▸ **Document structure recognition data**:
◇ ◇ ◇

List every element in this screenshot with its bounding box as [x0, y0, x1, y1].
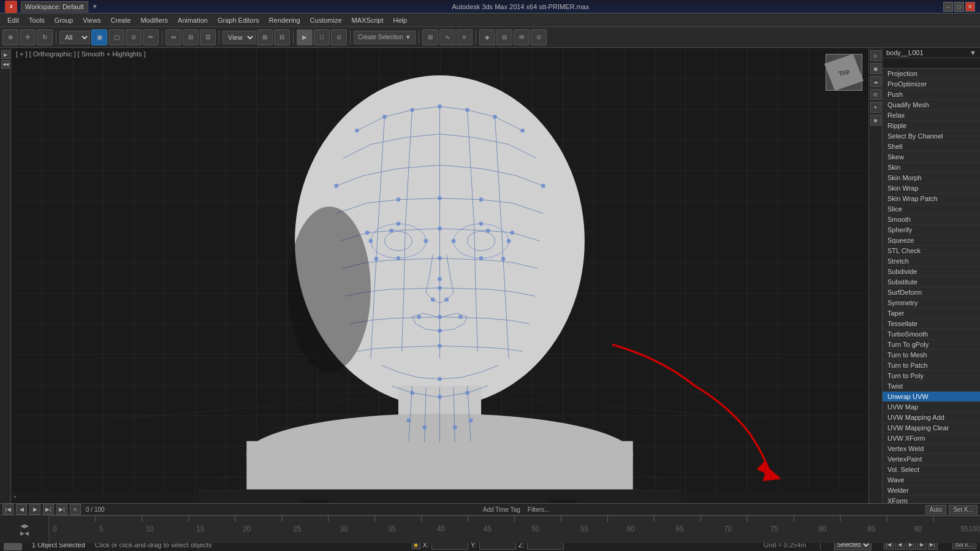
- modifier-item[interactable]: Vertex Weld: [883, 444, 980, 454]
- timeline-track[interactable]: 0 5 10 15 20 25 30 35 40 45 50 55 60 65: [49, 515, 980, 543]
- modifier-item[interactable]: Skin Wrap: [883, 183, 980, 194]
- modifier-item[interactable]: Turn to Mesh: [883, 350, 980, 360]
- menu-item-animation[interactable]: Animation: [173, 13, 213, 26]
- collapse-track-btn[interactable]: ▶◀: [20, 530, 29, 536]
- view-select[interactable]: View: [222, 31, 256, 44]
- go-start-btn[interactable]: |◀: [2, 504, 13, 515]
- modifier-item[interactable]: Taper: [883, 308, 980, 319]
- maximize-button[interactable]: □: [954, 2, 964, 12]
- render-frame-btn[interactable]: □: [314, 29, 330, 45]
- modifier-item[interactable]: UVW Mapping Add: [883, 412, 980, 423]
- modifier-item[interactable]: Wave: [883, 475, 980, 485]
- expand-track-btn[interactable]: ◀▶: [20, 523, 29, 529]
- icon-panel-btn-5[interactable]: ✦: [870, 102, 881, 113]
- icon-panel-btn-2[interactable]: ▣: [870, 63, 881, 74]
- modifier-search-input[interactable]: [883, 58, 980, 69]
- schematic-btn[interactable]: ⊞: [422, 29, 438, 45]
- icon-panel-btn-1[interactable]: ⊙: [870, 50, 881, 61]
- modifier-item[interactable]: Turn to Patch: [883, 360, 980, 371]
- modifier-item[interactable]: Unwrap UVW: [883, 392, 980, 402]
- render-region-btn[interactable]: ⊙: [331, 29, 347, 45]
- menu-item-group[interactable]: Group: [50, 13, 78, 26]
- menu-item-tools[interactable]: Tools: [24, 13, 50, 26]
- modifier-item[interactable]: Turn To gPoly: [883, 340, 980, 350]
- menu-item-create[interactable]: Create: [105, 13, 135, 26]
- set-key-btn[interactable]: Set K...: [949, 505, 978, 514]
- modifier-item[interactable]: Turn to Poly: [883, 371, 980, 381]
- add-time-tag-btn[interactable]: Add Time Tag: [481, 506, 523, 513]
- minimize-button[interactable]: –: [943, 2, 953, 12]
- modifier-item[interactable]: TurboSmooth: [883, 329, 980, 340]
- menu-item-maxscript[interactable]: MAXScript: [347, 13, 389, 26]
- modifier-item[interactable]: Twist: [883, 381, 980, 392]
- create-sel-btn[interactable]: Create Selection ▼: [354, 31, 416, 44]
- menu-item-edit[interactable]: Edit: [2, 13, 24, 26]
- rotate-btn[interactable]: ↻: [37, 29, 53, 45]
- modifier-item[interactable]: Ripple: [883, 121, 980, 131]
- close-button[interactable]: ✕: [965, 2, 975, 12]
- modifier-item[interactable]: Squeeze: [883, 235, 980, 246]
- viewport[interactable]: [ + ] [ Orthographic ] [ Smooth + Highli…: [11, 48, 868, 503]
- next-frame-btn[interactable]: ▶|: [43, 504, 54, 515]
- modifier-item[interactable]: SurfDeform: [883, 287, 980, 298]
- modifier-item[interactable]: Projection: [883, 69, 980, 79]
- modifier-item[interactable]: Quadify Mesh: [883, 100, 980, 110]
- modifier-item[interactable]: UVW Map: [883, 402, 980, 412]
- modifier-item[interactable]: Slice: [883, 204, 980, 215]
- rewind-btn[interactable]: ◀◀: [1, 60, 10, 69]
- paint-select-btn[interactable]: ✏: [143, 29, 159, 45]
- select-mode-btn[interactable]: ⊕: [2, 29, 18, 45]
- modifier-item[interactable]: Skin Morph: [883, 173, 980, 183]
- zoom-ext-btn[interactable]: ⊞: [257, 29, 273, 45]
- all-select[interactable]: All: [59, 31, 90, 44]
- modifier-item[interactable]: Skew: [883, 152, 980, 162]
- modifier-item[interactable]: UVW Mapping Clear: [883, 423, 980, 433]
- modifier-item[interactable]: Push: [883, 89, 980, 100]
- filters-btn[interactable]: Filters...: [525, 506, 552, 513]
- track-view-btn[interactable]: ⊟: [496, 29, 512, 45]
- environment-btn[interactable]: ⊙: [531, 29, 547, 45]
- anim-mode-auto-btn[interactable]: Auto: [925, 505, 947, 514]
- viewport-nav-btn[interactable]: +: [13, 494, 17, 500]
- move-btn[interactable]: ✛: [20, 29, 36, 45]
- modifier-item[interactable]: Smooth: [883, 215, 980, 225]
- modifier-item[interactable]: UVW XForm: [883, 433, 980, 444]
- render-btn[interactable]: ▶: [297, 29, 313, 45]
- modifier-item[interactable]: Substitute: [883, 277, 980, 287]
- modifier-item[interactable]: Vol. Select: [883, 465, 980, 475]
- modifier-item[interactable]: VertexPaint: [883, 454, 980, 465]
- modifier-item[interactable]: Shell: [883, 142, 980, 152]
- select-obj-btn[interactable]: ▣: [91, 29, 107, 45]
- prev-frame-btn[interactable]: ◀: [16, 504, 27, 515]
- icon-panel-btn-3[interactable]: ☁: [870, 76, 881, 87]
- modifier-item[interactable]: Tessellate: [883, 319, 980, 329]
- key-mode-btn[interactable]: K: [70, 504, 81, 515]
- curve-editor-btn[interactable]: ∿: [439, 29, 455, 45]
- menu-item-customize[interactable]: Customize: [305, 13, 347, 26]
- menu-item-views[interactable]: Views: [78, 13, 105, 26]
- menu-item-help[interactable]: Help: [389, 13, 412, 26]
- modifier-item[interactable]: ProOptimizer: [883, 79, 980, 89]
- lasso-btn[interactable]: ⊙: [126, 29, 142, 45]
- modifier-item[interactable]: Select By Channel: [883, 131, 980, 142]
- modifier-item[interactable]: Spherify: [883, 225, 980, 235]
- go-end-btn[interactable]: ▶|: [56, 504, 67, 515]
- modifier-item[interactable]: Relax: [883, 110, 980, 121]
- modifier-item[interactable]: Stretch: [883, 256, 980, 267]
- icon-panel-btn-6[interactable]: ◉: [870, 115, 881, 126]
- dope-sheet-btn[interactable]: ≡: [457, 29, 473, 45]
- mirror-btn[interactable]: ⇔: [165, 29, 181, 45]
- menu-item-modifiers[interactable]: Modifiers: [135, 13, 173, 26]
- menu-item-graph-editors[interactable]: Graph Editors: [213, 13, 264, 26]
- material-btn[interactable]: ◈: [479, 29, 495, 45]
- render-msg-btn[interactable]: ✉: [514, 29, 530, 45]
- play-btn[interactable]: ▶: [29, 504, 40, 515]
- modifier-item[interactable]: XForm: [883, 496, 980, 503]
- icon-panel-btn-4[interactable]: ⊟: [870, 89, 881, 100]
- modifier-item[interactable]: Skin: [883, 162, 980, 173]
- modifier-item[interactable]: Symmetry: [883, 298, 980, 308]
- align-btn[interactable]: ⊟: [183, 29, 199, 45]
- select-region-btn[interactable]: ▢: [108, 29, 124, 45]
- layer-btn[interactable]: ☰: [200, 29, 216, 45]
- modifier-item[interactable]: Subdivide: [883, 267, 980, 277]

◇ ◇ ◇

▸ **What you will do**:
Tally up the lines of the data above where the string "frame" appears, and give only the count.

▸ **Written solution**:
3